Because addition of exogenous TNF-α had no death-inducing effects in the absence of IFN-α, the killing of HCs by IFN-α could not be attributed simply to increased TNF-α production. Instead, our results indicate that IFN-α sensitizes HCs to the proapoptotic effect of TNF-α, a phenomenon that has also been observed in other cell types.46 47 We therefore examined the mechanism by which IFN-α and TNF-α cosignaling induces HC death and how integrin signaling protects HCs from this killing.

Cell stimulation by TNF-α can induce apoptosis through caspase activation, but this effect can be suppressed through the concomitant induction of IAP synthesis through the NF-κB pathway.48Our study demonstrates that the induction of HC death by IFN-α involves suppression of IAP production and consequent sensitization of these cells to proapoptotic effects of TNF-α. Moreover, our experiments demonstrate that integrin engagement by FN and VN inhibits IFN-α–induced killing of HCs and that the restoration of IAP production is involved in this cytoprotective effect.

In conclusion, the present study clarifies the mechanism of action of IFN-α in HCL. We show for the first time that malignant HCs, when deprived of adhesion, are killed by apoptosis in response to therapeutically relevant concentrations of IFN-α. This apoptosis is mediated by increased autocrine TNF-α production and by sensitization of HCs by IFN-α to the death-inducing effect of such autocrine TNF-α. Our novel observation that integrin engagement by adhesive proteins protects cells from the killing effects of combined IFN-α and TNF-α explains why in previous work where culture vessels become coated with such proteins, no killing of HCs by IFN-α was observed. In addition, our findings explain why during IFN-α therapy HCs disappear rapidly from the blood but persist much longer in spleen and bone marrow, where they are likely to be rescued by adhesion to ECM.

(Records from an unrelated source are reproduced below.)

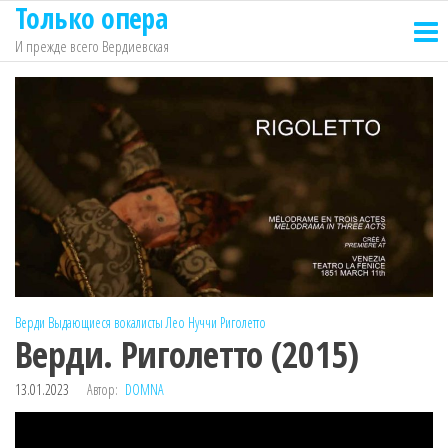
Только опера
Перейти
к
И прежде всего Вердиевская
содержимому
Верди
Выдающиеся вокалисты
Лео Нуччи
Риголетто
Верди. Риголетто (2015)
13.01.2023
Автор:
DOMNA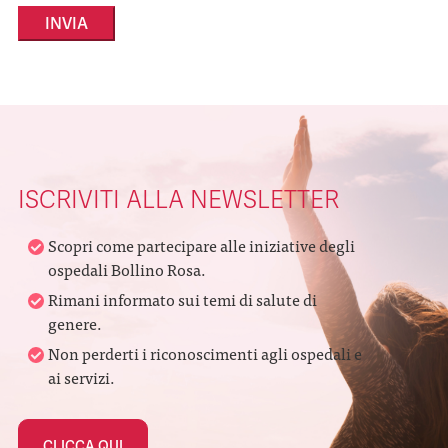
Alternative:
ISCRIVITI ALLA NEWSLETTER
Scopri come partecipare alle iniziative degli
ospedali Bollino Rosa.
Rimani informato sui temi di salute di
genere.
Non perderti i riconoscimenti agli ospedali e
ai servizi.
CLICCA QUI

The challenge now is to elucidate the signaling basis of the modulation of the action of TNF-α by IFN-α resulting in cell killing and protection by integrin engagement from this killing. This could offer the possibility of using pharmacologic manipulation of relevant signals to extend the therapeutic use of IFN-α to malignancies that are currently resistant to the cytokine.